[Dataset entries]
⁂
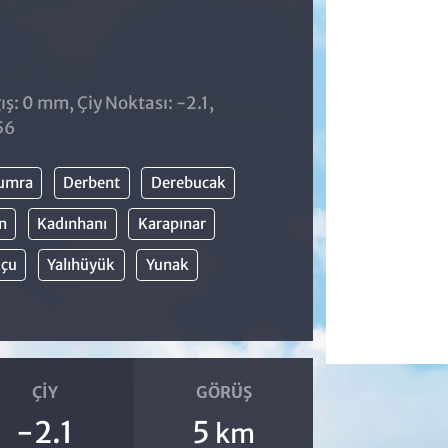
ş: 0 mm, Çiy Noktası: -2.1,
56
umra
Derbent
Derebucak
ın
Kadınhanı
Karapınar
kçu
Yalıhüyük
Yunak
ÇIY
GÖRÜŞ
-2.1
5
km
⁂
# WHAT YOU HAVE TO DO:
Every word of the data should be reproduced exactly; please omit any pictures.

# TASK SOLUTION:
ş: 0 mm, Çiy Noktası: -2.1,
56
umra
Derbent
Derebucak
ın
Kadınhanı
Karapınar
kçu
Yalıhüyük
Yunak
ÇIY
GÖRÜŞ
-2.1
5
km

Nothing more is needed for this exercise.